*** Records for this exercise Section Begins ***
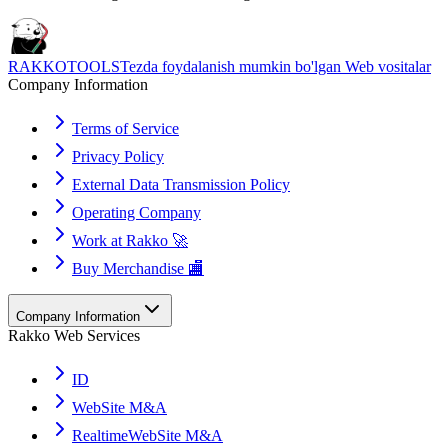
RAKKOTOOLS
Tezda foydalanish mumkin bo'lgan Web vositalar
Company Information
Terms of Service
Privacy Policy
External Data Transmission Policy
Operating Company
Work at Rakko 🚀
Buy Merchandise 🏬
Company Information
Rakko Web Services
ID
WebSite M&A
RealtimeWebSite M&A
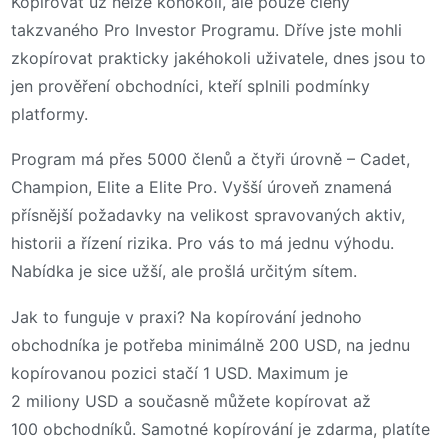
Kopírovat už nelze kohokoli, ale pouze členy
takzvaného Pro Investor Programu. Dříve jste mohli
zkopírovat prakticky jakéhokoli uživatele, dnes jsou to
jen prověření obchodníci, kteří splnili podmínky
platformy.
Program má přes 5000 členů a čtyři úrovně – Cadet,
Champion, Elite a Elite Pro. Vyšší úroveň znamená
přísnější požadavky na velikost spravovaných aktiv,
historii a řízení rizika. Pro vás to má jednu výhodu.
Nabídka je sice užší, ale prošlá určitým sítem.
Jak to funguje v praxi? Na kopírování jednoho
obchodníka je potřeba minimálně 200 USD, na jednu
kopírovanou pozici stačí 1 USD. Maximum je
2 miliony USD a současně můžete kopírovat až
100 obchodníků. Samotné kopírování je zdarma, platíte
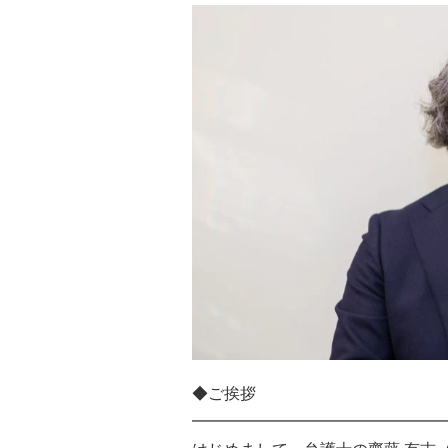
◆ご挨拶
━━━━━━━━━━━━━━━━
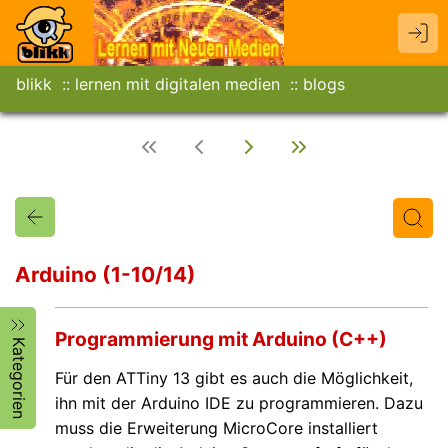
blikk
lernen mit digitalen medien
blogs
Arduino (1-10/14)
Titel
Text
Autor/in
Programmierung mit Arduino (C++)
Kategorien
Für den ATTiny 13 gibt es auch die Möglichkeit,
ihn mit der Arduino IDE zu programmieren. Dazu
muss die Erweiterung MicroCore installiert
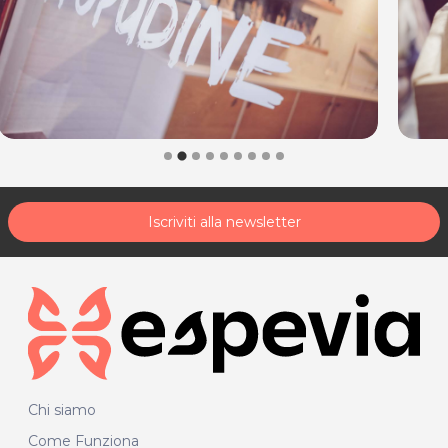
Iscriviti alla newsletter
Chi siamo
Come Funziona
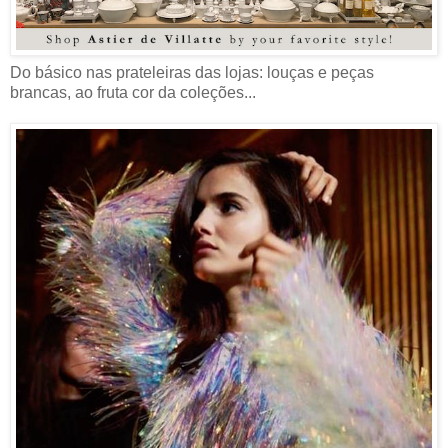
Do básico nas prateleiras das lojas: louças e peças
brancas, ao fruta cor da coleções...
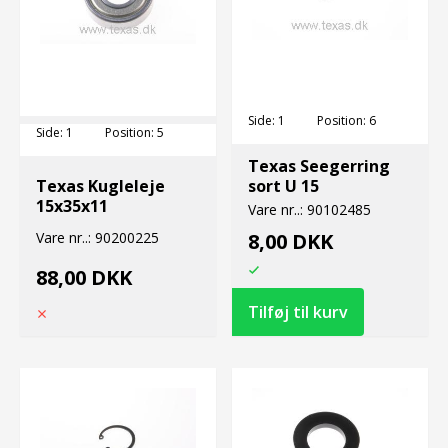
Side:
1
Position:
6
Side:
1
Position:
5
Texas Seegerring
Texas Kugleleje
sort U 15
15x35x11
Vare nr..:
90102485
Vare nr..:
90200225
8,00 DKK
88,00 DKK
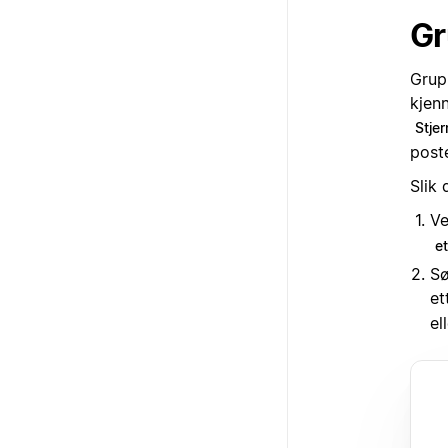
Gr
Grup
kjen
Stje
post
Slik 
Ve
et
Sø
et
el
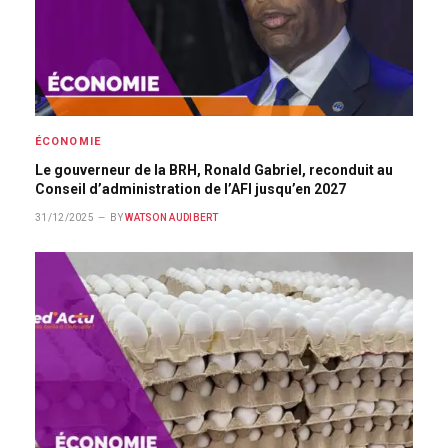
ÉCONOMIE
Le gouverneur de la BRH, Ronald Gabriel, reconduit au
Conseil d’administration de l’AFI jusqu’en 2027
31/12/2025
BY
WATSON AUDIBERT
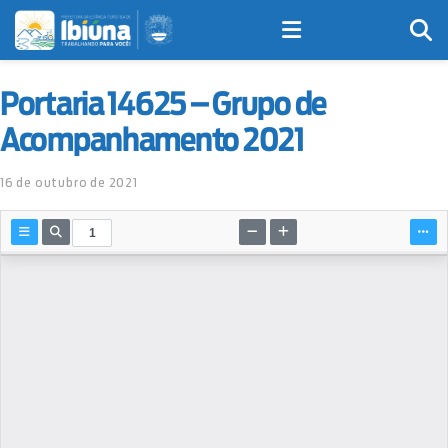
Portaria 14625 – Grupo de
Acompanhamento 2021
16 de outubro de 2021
*** Records for this exercise Section Ends ***
* _What to do_
Repeat exactly, please: transcribe each entry and leave out the pictures.

* _Problem solution_
RAKKOTOOLS
Tezda foydalanish mumkin bo'lgan Web vositalar
Company Information
Terms of Service
Privacy Policy
External Data Transmission Policy
Operating Company
Work at Rakko 🚀
Buy Merchandise 🏬
Company Information
Rakko Web Services
ID
WebSite M&A
RealtimeWebSite M&A
Kopírovat už nelze kohokoli, ale pouze členy
takzvaného Pro Investor Programu. Dříve jste mohli
zkopírovat prakticky jakéhokoli uživatele, dnes jsou to
jen prověření obchodníci, kteří splnili podmínky
platformy.
Program má přes 5000 členů a čtyři úrovně – Cadet,
Champion, Elite a Elite Pro. Vyšší úroveň znamená
přísnější požadavky na velikost spravovaných aktiv,
historii a řízení rizika. Pro vás to má jednu výhodu.
Nabídka je sice užší, ale prošlá určitým sítem.
Jak to funguje v praxi? Na kopírování jednoho
obchodníka je potřeba minimálně 200 USD, na jednu
kopírovanou pozici stačí 1 USD. Maximum je
2 miliony USD a současně můžete kopírovat až
100 obchodníků. Samotné kopírování je zdarma, platíte
◆ご挨拶
━━━━━━━━━━━━━━━━
blikk
lernen mit digitalen medien
blogs
Arduino (1-10/14)
Titel
Text
Autor/in
Programmierung mit Arduino (C++)
Kategorien
Für den ATTiny 13 gibt es auch die Möglichkeit,
ihn mit der Arduino IDE zu programmieren. Dazu
muss die Erweiterung MicroCore installiert
Iscriviti alla newsletter
Chi siamo
Come Funziona
Do básico nas prateleiras das lojas: louças e peças
brancas, ao fruta cor da coleções...
Side:
1
Position:
6
Side:
1
Position:
5
Texas Seegerring
Texas Kugleleje
sort U 15
15x35x11
Vare nr..:
90102485
Vare nr..:
90200225
8,00 DKK
88,00 DKK
Gr
Grup
kjen
Stje
post
Slik 
Ve
et
Sø
et
el
ÉCONOMIE
Le gouverneur de la BRH, Ronald Gabriel, reconduit au
Conseil d’administration de l’AFI jusqu’en 2027
31/12/2025
BY
WATSON AUDIBERT
Portaria 14625 – Grupo de
Acompanhamento 2021
16 de outubro de 2021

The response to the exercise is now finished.